## Source material
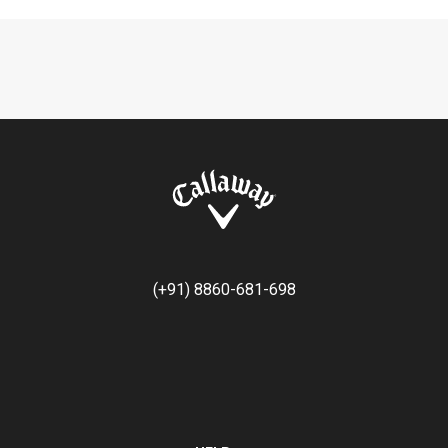
(+91) 8860-681-698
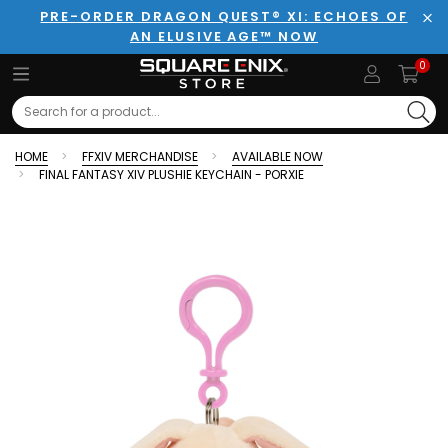
PRE-ORDER DRAGON QUEST® XI: ECHOES OF
AN ELUSIVE AGE™ NOW
Clo
0
Search
HOME
FFXIV MERCHANDISE
AVAILABLE NOW
FINAL FANTASY XIV PLUSHIE KEYCHAIN - PORXIE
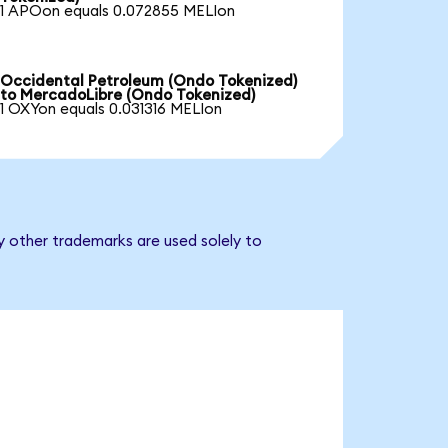
1 APOon equals 0.072855 MELIon
Occidental Petroleum (Ondo Tokenized)
to MercadoLibre (Ondo Tokenized)
1 OXYon equals 0.031316 MELIon
y other trademarks are used solely to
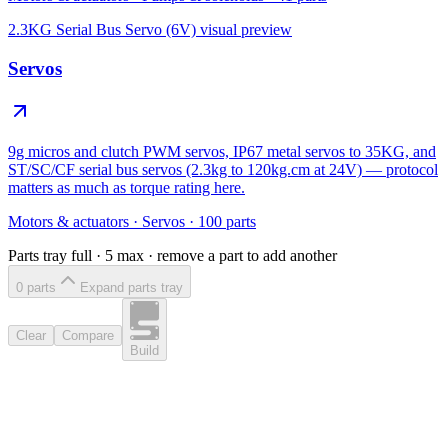
2.3KG Serial Bus Servo (6V)
visual preview
Servos
9g micros and clutch PWM servos, IP67 metal servos to 35KG, and
ST/SC/CF serial bus servos (2.3kg to 120kg.cm at 24V) — protocol
matters as much as torque rating here.
Motors & actuators
·
Servos
·
100
parts
Parts tray full ·
5
max · remove a part to add another
0
part
s
Expand parts tray
Clear
Compare
Build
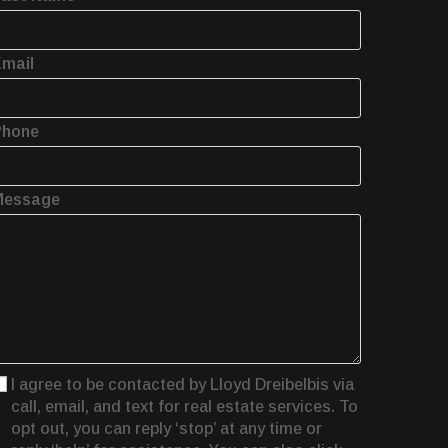
mail
Phone
Message
I agree to be contacted by Lloyd Dreibelbis via
call, email, and text for real estate services. To
opt out, you can reply ‘stop’ at any time or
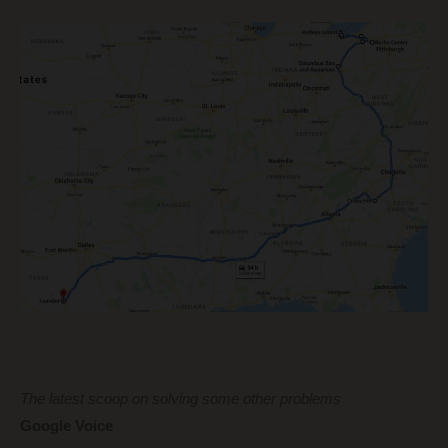
The latest scoop on solving some other problems
Google Voice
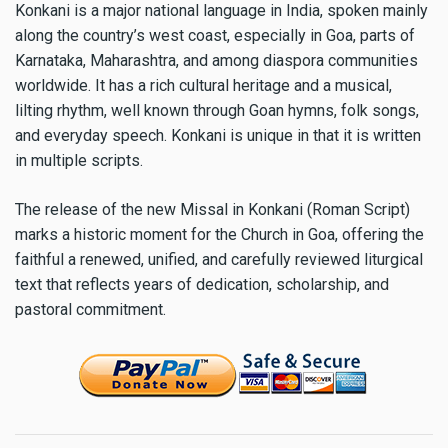
Konkani is a major national language in India, spoken mainly
along the country’s west coast, especially in Goa, parts of
Karnataka, Maharashtra, and among diaspora communities
worldwide. It has a rich cultural heritage and a musical,
lilting rhythm, well known through Goan hymns, folk songs,
and everyday speech. Konkani is unique in that it is written
in multiple scripts.
The release of the new Missal in Konkani (Roman Script)
marks a historic moment for the Church in Goa, offering the
faithful a renewed, unified, and carefully reviewed liturgical
text that reflects years of dedication, scholarship, and
pastoral commitment.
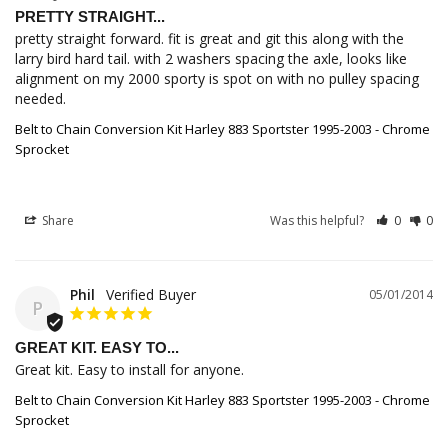
PRETTY STRAIGHT...
pretty straight forward. fit is great and git this along with the 
larry bird hard tail. with 2 washers spacing the axle, looks like 
alignment on my 2000 sporty is spot on with no pulley spacing 
needed.
Belt to Chain Conversion Kit Harley 883 Sportster 1995-2003 - Chrome
Sprocket
Share
Was this helpful?
0
0
Phil
05/01/2014
P
GREAT KIT. EASY TO...
Great kit. Easy to install for anyone.
Belt to Chain Conversion Kit Harley 883 Sportster 1995-2003 - Chrome
Sprocket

## Your task
Print each line from the one containing "in multiple scripts." through the last line of the listing, both included, exactly and with no pictures.

## Answer box
in multiple scripts.
The release of the new Missal in Konkani (Roman Script)
marks a historic moment for the Church in Goa, offering the
faithful a renewed, unified, and carefully reviewed liturgical
text that reflects years of dedication, scholarship, and
pastoral commitment.
PRETTY STRAIGHT...
pretty straight forward. fit is great and git this along with the 
larry bird hard tail. with 2 washers spacing the axle, looks like 
alignment on my 2000 sporty is spot on with no pulley spacing 
needed.
Belt to Chain Conversion Kit Harley 883 Sportster 1995-2003 - Chrome
Sprocket
Share
Was this helpful?
0
0
Phil
05/01/2014
P
GREAT KIT. EASY TO...
Great kit. Easy to install for anyone.
Belt to Chain Conversion Kit Harley 883 Sportster 1995-2003 - Chrome
Sprocket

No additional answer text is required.